Over the past few days people have been discussing President Putin’s error when discussing the so-called “reserves” that Russia has. In an interview with the German publication Bild the President claimed that Russia had about $450 billion in reserves. This is a categorically false statement.

To clarify, when speaking of Russia’s “reserves” there are three different funds that are being referred to. First, the Sovereign Wealth Fund held by the Finance Ministry. According to the Finance Ministry’s own numbers, the SWF now holds $49.95 billion. The Finance Ministry also holds a second reserve fund called the National Welfare Fund. This fund allegedly has $71.72 billion left in it, but according to Russian economist Sergei Aleksashenko, the true number is $48.1 billion, as the remainder has already been distributed.

And finally there is the Russian Central Bank’s so-called “international reserves”. The Central Bank posts these numbers every Thursday, and gives a small breakdown of the numbers at the end of every month. But as I blogged here nearly a year ago, the Central Bank is fudging their numbers. To give a brief summary: the Central Bank is including within its “international reserves” the two reserve funds held by the Finance Ministry (now slightly less than $100 billion total), its gold (the Central Bank claims to have $48.5 billion), and (from what I understand, though it is not laid out in the Central Bank’s accounting as it is considered a state secret) palladium reserves. The latter two items are not “liquid” assets, and it is a questionable practice to include them. Thus, when the Central Bank says that it has $368 billion in “reserves”, this is an untrue statement. If you take away the gold, and the two reserve funds, the Central Bank has less than $200 billon, but I suspect it is quite a bit lower than that.

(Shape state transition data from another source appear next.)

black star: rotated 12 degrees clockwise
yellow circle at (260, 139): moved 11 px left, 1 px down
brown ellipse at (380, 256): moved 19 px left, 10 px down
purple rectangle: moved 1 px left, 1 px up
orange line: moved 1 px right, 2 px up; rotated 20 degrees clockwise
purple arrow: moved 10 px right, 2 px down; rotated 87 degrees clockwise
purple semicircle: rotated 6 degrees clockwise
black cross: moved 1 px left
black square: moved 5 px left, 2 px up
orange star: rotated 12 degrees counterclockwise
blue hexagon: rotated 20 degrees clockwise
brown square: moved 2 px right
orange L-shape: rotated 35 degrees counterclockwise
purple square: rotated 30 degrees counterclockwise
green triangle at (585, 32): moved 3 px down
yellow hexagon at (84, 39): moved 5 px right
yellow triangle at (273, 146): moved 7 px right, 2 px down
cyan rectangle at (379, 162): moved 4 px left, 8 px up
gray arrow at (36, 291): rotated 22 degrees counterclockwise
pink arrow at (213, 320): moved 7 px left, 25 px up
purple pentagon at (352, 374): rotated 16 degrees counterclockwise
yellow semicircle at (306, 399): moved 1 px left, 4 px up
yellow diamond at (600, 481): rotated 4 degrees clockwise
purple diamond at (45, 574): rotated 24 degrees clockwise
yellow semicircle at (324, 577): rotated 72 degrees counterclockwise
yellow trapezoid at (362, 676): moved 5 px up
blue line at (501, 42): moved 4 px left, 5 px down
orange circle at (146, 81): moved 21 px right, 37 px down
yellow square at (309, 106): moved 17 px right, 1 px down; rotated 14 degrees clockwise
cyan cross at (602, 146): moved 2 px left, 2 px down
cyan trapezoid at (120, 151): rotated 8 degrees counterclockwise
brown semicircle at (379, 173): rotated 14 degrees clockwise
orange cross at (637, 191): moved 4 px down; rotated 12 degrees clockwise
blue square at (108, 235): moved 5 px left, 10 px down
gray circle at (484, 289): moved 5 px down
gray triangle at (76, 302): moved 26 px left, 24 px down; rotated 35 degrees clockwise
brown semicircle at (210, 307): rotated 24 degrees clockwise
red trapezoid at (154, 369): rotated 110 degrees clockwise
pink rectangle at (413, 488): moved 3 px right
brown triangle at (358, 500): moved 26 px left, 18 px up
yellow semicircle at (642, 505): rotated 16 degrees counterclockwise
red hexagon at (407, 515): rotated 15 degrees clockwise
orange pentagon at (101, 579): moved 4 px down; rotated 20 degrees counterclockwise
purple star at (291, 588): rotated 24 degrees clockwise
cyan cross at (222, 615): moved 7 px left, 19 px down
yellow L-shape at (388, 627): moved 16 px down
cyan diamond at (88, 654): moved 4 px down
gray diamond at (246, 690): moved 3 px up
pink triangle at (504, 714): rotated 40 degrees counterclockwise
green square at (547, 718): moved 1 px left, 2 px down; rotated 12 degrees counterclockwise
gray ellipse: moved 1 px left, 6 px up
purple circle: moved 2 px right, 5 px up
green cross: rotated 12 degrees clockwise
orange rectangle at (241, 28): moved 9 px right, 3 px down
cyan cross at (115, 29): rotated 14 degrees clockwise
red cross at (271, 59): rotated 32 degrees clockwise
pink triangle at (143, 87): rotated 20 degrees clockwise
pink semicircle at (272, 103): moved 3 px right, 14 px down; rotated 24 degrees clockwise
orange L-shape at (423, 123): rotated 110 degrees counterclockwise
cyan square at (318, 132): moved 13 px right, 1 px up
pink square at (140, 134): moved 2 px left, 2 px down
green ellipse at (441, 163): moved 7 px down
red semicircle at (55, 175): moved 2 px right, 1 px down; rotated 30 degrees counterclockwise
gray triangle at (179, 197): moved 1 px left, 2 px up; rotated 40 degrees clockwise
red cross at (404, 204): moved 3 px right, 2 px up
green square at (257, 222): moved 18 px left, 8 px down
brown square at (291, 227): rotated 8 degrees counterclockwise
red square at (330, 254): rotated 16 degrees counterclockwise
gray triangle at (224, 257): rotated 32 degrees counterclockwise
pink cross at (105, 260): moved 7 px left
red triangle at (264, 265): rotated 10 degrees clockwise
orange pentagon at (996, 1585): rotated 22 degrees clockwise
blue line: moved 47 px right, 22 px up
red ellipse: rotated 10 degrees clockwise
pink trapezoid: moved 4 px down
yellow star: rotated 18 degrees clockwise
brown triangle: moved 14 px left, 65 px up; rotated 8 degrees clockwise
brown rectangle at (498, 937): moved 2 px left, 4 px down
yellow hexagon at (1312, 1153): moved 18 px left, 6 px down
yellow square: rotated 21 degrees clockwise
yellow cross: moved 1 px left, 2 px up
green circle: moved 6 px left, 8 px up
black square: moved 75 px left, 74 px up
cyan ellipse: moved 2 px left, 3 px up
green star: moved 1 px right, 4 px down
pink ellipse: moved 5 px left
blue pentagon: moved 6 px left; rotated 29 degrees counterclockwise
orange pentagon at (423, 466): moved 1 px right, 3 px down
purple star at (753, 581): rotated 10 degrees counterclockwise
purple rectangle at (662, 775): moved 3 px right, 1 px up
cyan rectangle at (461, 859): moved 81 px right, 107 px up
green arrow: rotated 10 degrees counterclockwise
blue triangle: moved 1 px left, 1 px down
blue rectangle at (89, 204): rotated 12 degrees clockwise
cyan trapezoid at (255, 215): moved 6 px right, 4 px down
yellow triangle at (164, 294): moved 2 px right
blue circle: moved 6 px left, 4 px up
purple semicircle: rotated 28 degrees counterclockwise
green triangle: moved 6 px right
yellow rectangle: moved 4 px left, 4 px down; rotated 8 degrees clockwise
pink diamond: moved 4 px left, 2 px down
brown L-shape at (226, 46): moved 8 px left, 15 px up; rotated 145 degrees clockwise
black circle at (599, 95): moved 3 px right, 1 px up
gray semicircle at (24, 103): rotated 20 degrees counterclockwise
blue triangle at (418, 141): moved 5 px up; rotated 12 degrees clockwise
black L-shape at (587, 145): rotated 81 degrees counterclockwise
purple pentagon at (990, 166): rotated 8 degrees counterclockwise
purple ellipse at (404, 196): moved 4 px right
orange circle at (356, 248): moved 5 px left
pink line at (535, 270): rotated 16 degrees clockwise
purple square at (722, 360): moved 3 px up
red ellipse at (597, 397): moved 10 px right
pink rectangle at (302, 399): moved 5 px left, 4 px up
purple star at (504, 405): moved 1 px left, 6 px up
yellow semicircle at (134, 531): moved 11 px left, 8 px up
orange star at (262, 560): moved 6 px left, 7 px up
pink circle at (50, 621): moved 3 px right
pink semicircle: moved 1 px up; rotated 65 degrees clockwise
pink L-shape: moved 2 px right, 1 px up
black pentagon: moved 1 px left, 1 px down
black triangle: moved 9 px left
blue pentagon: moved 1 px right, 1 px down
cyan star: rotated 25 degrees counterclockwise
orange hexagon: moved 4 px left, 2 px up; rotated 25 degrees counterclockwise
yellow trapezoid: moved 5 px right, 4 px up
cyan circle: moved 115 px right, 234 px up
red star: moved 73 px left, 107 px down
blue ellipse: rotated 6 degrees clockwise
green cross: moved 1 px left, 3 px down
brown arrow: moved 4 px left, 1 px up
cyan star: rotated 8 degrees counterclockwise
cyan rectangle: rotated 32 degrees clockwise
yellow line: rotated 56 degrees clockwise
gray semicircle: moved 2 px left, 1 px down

Now, as for the other question that has come up in regards to all of this. As the price of oil has plunged to record lows, the exchange rate of the ruble to the US dollar has more than halved. Where it was maintaining a steady rate of about 28 rubles to the dollar before the war in Ukraine began nearly two years ago, it has now dropped to 78 to the dollar. Experts have said that this is still too high, and that the natural rate is closer to the 90s. The head of one of Russia’s own state-run corporations conceded publicly a month ago that the rate should be closer to 80 (when the ruble was sitting at about 72 to the USD).

So how is the Central Bank keeping the ruble so unnaturally stable? They claim that they have not intervened on the market since July. However, there are other ways to prop up the ruble that do not include officially intervening. One of those was highlighted by the Russian economist Sergei Guriev in December:

“The Russian government, especially the Central Bank, has largely managed to preserve financial stability, a brief outbreak of panic in December 2014 notwithstanding. To offset the loss of access to Western financial markets, the Central Bank has relied on a new instrument—foreign currency repurchase agreements. In effect, the Central Bank has lent dollars to Russian banks that essentially posted their own dollar loans to Russian companies as collateral—and in turn used the dollars to repay their external debt. This has allowed Russia to stave off a run on the ruble as well as major defaults on Russian corporates’ dollar-denominated debt.”

This is one way of intervening on the currency market without officially “intervening”. How much longer the Russian Central Bank can keep up this pretense remains to be seen.